Wednesday, February 6, 2013



Raoul Follereau Leprosy Centre

I must admit, the first thing that really attracted me to NC was the fact that there was a leprosy colony on the island. I had no idea that leprosy still existed – wasn’t it an ancient disease of the Bible that tore apart the faces of crusader kings? Apparently there are 200,000 new cases per year around the world– awful when you think of how it can be cured with antibiotics if it is caught early. It’s one of WHO’s ‘diseases to eradicate’ – I’ve been looking into the definition/process/logistics of disease eradication of late, pretty interesting. After learning that it is quite difficult to catch leprosy if you’re immunocompetent (healthy) and that the very rare flipside is 6 months to 2 years of antibiotics, I thought I’d put on my adventuro-medico hat and see the place before it turns into a museum.

The centre is 30min out of Noumea, and the first thing I saw when I got off the bus was a deer carcass (not unusual road kill victims here). After a good 20min walk down an isolated path that gives you the feeling that they wanted the colony to be very far away from civilisation, I found myself at the edge of a bay. New Caledonia is very physically beautiful, and this bay is no exception. 
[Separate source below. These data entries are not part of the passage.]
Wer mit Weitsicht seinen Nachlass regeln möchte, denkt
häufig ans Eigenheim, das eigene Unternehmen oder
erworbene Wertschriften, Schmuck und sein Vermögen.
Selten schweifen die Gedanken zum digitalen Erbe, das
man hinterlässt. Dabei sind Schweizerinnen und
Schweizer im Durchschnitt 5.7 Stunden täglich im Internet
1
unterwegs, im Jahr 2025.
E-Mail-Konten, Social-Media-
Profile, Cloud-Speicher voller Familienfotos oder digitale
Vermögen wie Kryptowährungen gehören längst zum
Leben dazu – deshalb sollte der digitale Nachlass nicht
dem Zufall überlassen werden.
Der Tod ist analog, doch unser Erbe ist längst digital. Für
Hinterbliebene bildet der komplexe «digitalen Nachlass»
I had a long conversation with L, the only patient who is still mentally 'with it'. A lot of the medical problems that the other leprosy patients have are actually to do with their age rather than leprosy (they range from 65-90yo). Many have alzheimer's for example, and aren't really present. 
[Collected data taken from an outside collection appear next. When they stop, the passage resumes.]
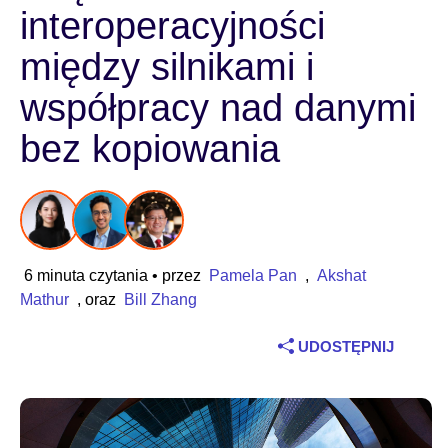
interoperacyjności
Branża
między silnikami i
Usługi finansowe
współpracy nad danymi
Produkcja przemysłowa
bez kopiowania
Ubezpieczenia
Telekomunikacja
6 minuta czytania
• przez
Pamela Pan
,
Akshat
Technologia
Mathur
, oraz
Bill Zhang
Sektor publiczny
UDOSTĘPNIJ
Ochrona zdrowia
Edukacja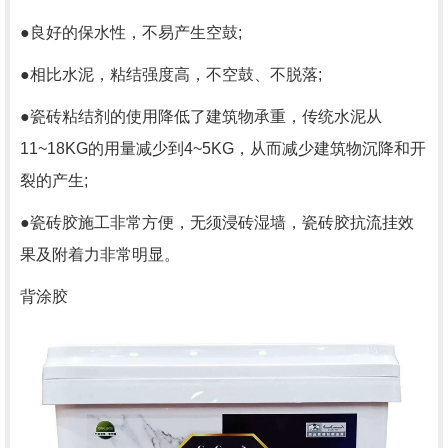
●良好的保水性，不易产生空鼓;
●相比水泥，粘结强度高，不空鼓、不脱落;
●瓷砖粘结剂的使用降低了建筑物承重，传统水泥从
11~18KG的用量减少到4~5KG，从而减少建筑物沉降和开
裂的产生;
●瓷砖胶施工非常方便，无须浸砖湿墙，瓷砖胶抗流挂效
果及附着力非常明显。
背涂胶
L is an 82yo who has been living at the centre ever since he contracted leprosy at the age of 30. He told me that both brothers and one of his two sisters also had leprosy, the youngest having caught the disease at 8yo! what a life sentence. Antibiotics to treat leprosy only came into full swing in the 70s. He is the last one of his family to survive leprosy, but he thinks he will be buried in the cemetery behind the colony because there will be no one to take his body up north where he was born. 


He has 'classic leprosy' hands that are stuck in a flexed position, almost making a fist but he can move his thumbs and therefore can write. His right leg is amputated and he can't feel anything with his left leg (since the form he has is more a neuropathy). He has a few open ulcers and his toes are all in different fixed positions. Later I saw him with a fake leg and walking with crutches. He is missing all his front teeth, so when he talks his upper lip flaps. He loves talking so it was a bit funny. His eyes were really watery (they have something wrong with their eyes as well. I think they become very dry so they give him something so that they're always watering). While he has a more neuropathological form, there are 5 main categories that vary between the spectrum of neurological and dermatological presentations. 
he's holding a PEP device to help keep his airways open

This Australia day weekend was also International Leprosy Day, and a trip to the aquarium was organised for them which is nice because they don't get out much. He told me about the different ways they pass the time there, and how that has changed over the years. When I was in the Isle of Pines I met the manager of several of the luxury hotels there and he told me that he installed a vegetable garden about 15 years ago. Unfortunately I don't think it's used very much any more. Now they just kind of sit there on their veranda, they have carers who help them bathe etc and they watch TV. He said he's sick of reading. Before you could talk to the other lepers since there were so many, but they always had the same stories to tell. They used to listen to the radio (started at 5am and ended at 9pm) and he told me about the first time they had a TV at the colony/centre - how extremely excited everyone was and how everyone rushed down to see the black and white pictures flashing inside a box. He told me that he had a wife there too, her name was Irene and she caught leprosy when she was 18. They didn't live together - there was gender and race segregation (Europeans and Melanesians/aka the kanaky) despite all having the same disease.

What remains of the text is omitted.